--- EXERCISE INPUTS Enclosed Below ---

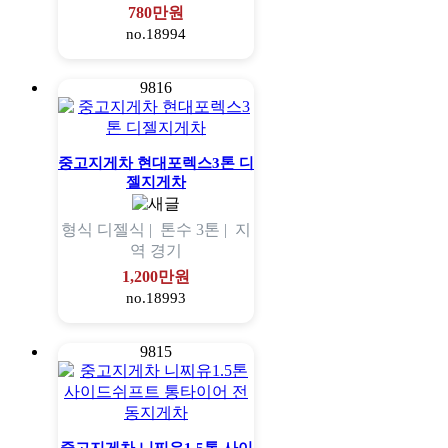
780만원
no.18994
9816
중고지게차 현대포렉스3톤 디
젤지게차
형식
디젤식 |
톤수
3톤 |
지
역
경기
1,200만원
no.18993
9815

--- End of Enclosed EXERCISE INPUTS ---

PROBLEM REQUIREMENTS:
All of the records above should be returned exactly, though the pictures should not.

ANSWER SPACE:
780만원
no.18994
9816
중고지게차 현대포렉스3톤 디
젤지게차
형식
디젤식 |
톤수
3톤 |
지
역
경기
1,200만원
no.18993
9815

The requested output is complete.